Encouraging children to write a story of their very own can give them an enormous confidence boost, as well as help them consolidate their literacy learning by putting their phonics, grammar and reading skills into practice.
Creative writing not only allows kids to express their feelings, it helps them clarify their own ideas and beliefs, and discover what they know or think about a topic.
Here are some tips to help you foster your child’s creative writing skills:
Get children to use their senses
Ask children to write a piece as if their audience were a visitor from another planet. Get them to use their senses – taste, touch, smell and sight – to describe their setting to a person who would have no concept of what Earth is like.
Encourage them to glean ideas from the world around them
Many children struggle to get off the starting block when it comes to creative ideas. Children may want to use one of their favourite toys or a memory of an event to form the basis of a story.
Taking children on an ideas hunt, where they walk around their local area and make notes of anything they find of interest, will also help them create a bank of creative writing ideas.
Get them write about what they know and love
If your child is a fan of horses, movies, BMX bikes, or any other hobby, get them to include this interest in their stories.

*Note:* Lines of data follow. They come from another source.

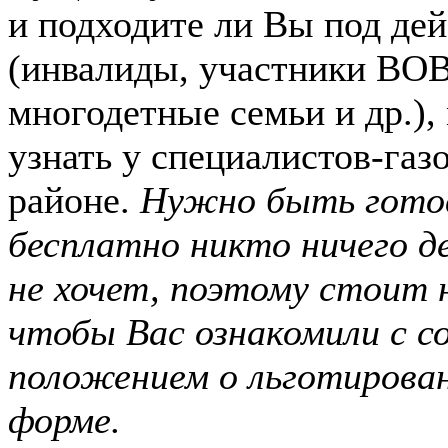
и подходите ли Вы под дей
(инвалиды, участники ВО
многодетные семьи и др.),
узнать у специалистов-газ
районе.
Нужно быть гото
бесплатно никто ничего де
не хочет, поэтому стоит
чтобы Вас ознакомили с
положением о льготирова
форме.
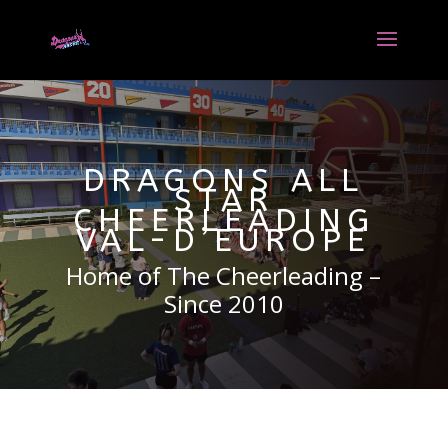
DRAGONS ALL
STAR
CHEERLEADING
VAL-D’EUROPE
Home of The Cheerleading –
Since 2010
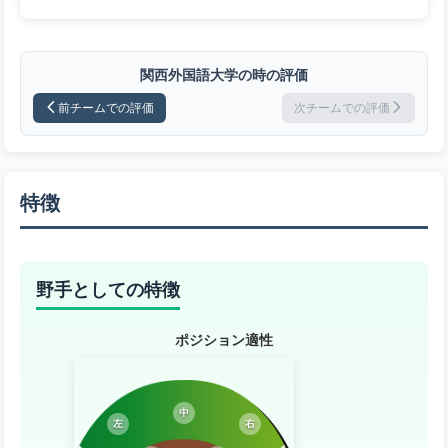
関西外国語大学の時の評価
前チームでの評価
次チームでの評価
特徴
野手としての特徴
ポジション適性
中
左
右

You may want to organise a visit to the cinema and then get him or her to write an account of the day’s events before turning it into a story.
Use drama to bring their ideas to life
As children act out a character in role, they generally add details, such as tone of voice and extended dialogue that they wouldn’t have otherwise included in a simple writing exercise. Children can also make character masks and take turns ‘hot seating’ (asking a character questions in role).
Encourage children to read from a wide variety of genres
Children who read a wide variety of genres from science fiction to comedy will have plenty of creative ideas to ‘magpie’ from.